╭──

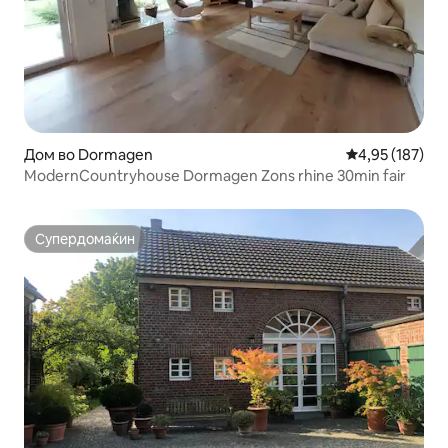
Дом во Dormagen
Просечна оцен
4,95 (187)
ModernCountryhouse Dormagen Zons rhine 30min fair
Супердомаќин
Супердомаќин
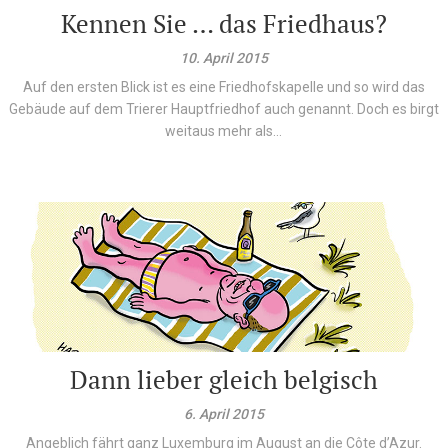
Kennen Sie … das Friedhaus?
10. April 2015
Auf den ersten Blick ist es eine Friedhofskapelle und so wird das
Gebäude auf dem Trierer Hauptfriedhof auch genannt. Doch es birgt
weitaus mehr als...
Dann lieber gleich belgisch
6. April 2015
Angeblich fährt ganz Luxemburg im August an die Côte d’Azur.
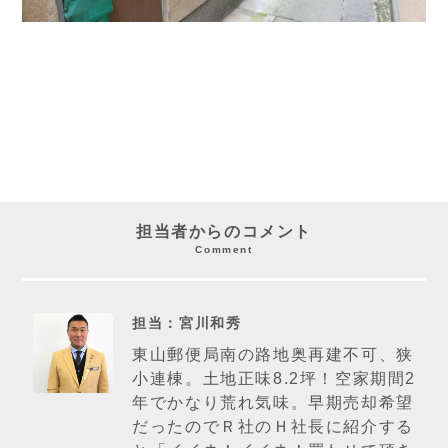
担当者からのコメント
Comment
担当：宮川和秀
東山郵便局南の路地奥再建不可、狭
小連棟。土地正味8.2坪！空家期間2
年でかなり荒れ気味。早期売却希望
だったのでＲ社のＨ社長に紹介する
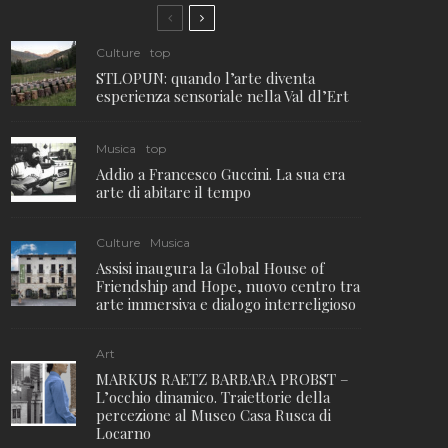
Culture
top
STLOPUN: quando l’arte diventa
esperienza sensoriale nella Val dl’Ert
Musica
top
Addio a Francesco Guccini. La sua era
arte di abitare il tempo
Culture
Musica
Assisi inaugura la Global House of
Friendship and Hope, nuovo centro tra
arte immersiva e dialogo interreligioso
Art
MARKUS RAETZ BARBARA PROBST –
L’occhio dinamico. Traiettorie della
percezione al Museo Casa Rusca di
Locarno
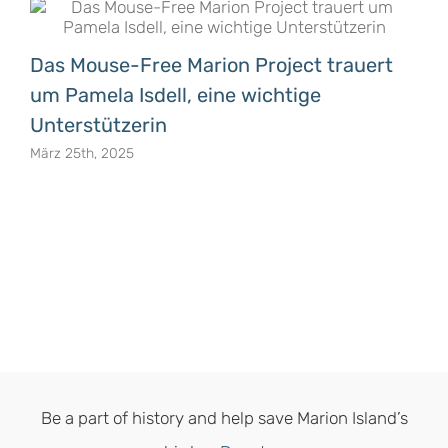
Das Mouse-Free Marion Project trauert
um Pamela Isdell, eine wichtige
Unterstützerin
März 25th, 2025
Be a part of history and help save Marion Island’s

╰──

WORK TO COMPLETE: The answer is the lines above, word for word, from the first one through the one containing "Das Mouse-Free Marion Project trauert"; it includes no pictures.

ANSWER:
Дом во Dormagen
Просечна оцен
4,95 (187)
ModernCountryhouse Dormagen Zons rhine 30min fair
Супердомаќин
Супердомаќин
Kennen Sie … das Friedhaus?
10. April 2015
Auf den ersten Blick ist es eine Friedhofskapelle und so wird das
Gebäude auf dem Trierer Hauptfriedhof auch genannt. Doch es birgt
weitaus mehr als...
Dann lieber gleich belgisch
6. April 2015
Angeblich fährt ganz Luxemburg im August an die Côte d’Azur.
担当者からのコメント
Comment
担当：宮川和秀
東山郵便局南の路地奥再建不可、狭
小連棟。土地正味8.2坪！空家期間2
年でかなり荒れ気味。早期売却希望
だったのでＲ社のＨ社長に紹介する
Culture
top
STLOPUN: quando l’arte diventa
esperienza sensoriale nella Val dl’Ert
Musica
top
Addio a Francesco Guccini. La sua era
arte di abitare il tempo
Culture
Musica
Assisi inaugura la Global House of
Friendship and Hope, nuovo centro tra
arte immersiva e dialogo interreligioso
Art
MARKUS RAETZ BARBARA PROBST –
L’occhio dinamico. Traiettorie della
percezione al Museo Casa Rusca di
Locarno
Das Mouse-Free Marion Project trauert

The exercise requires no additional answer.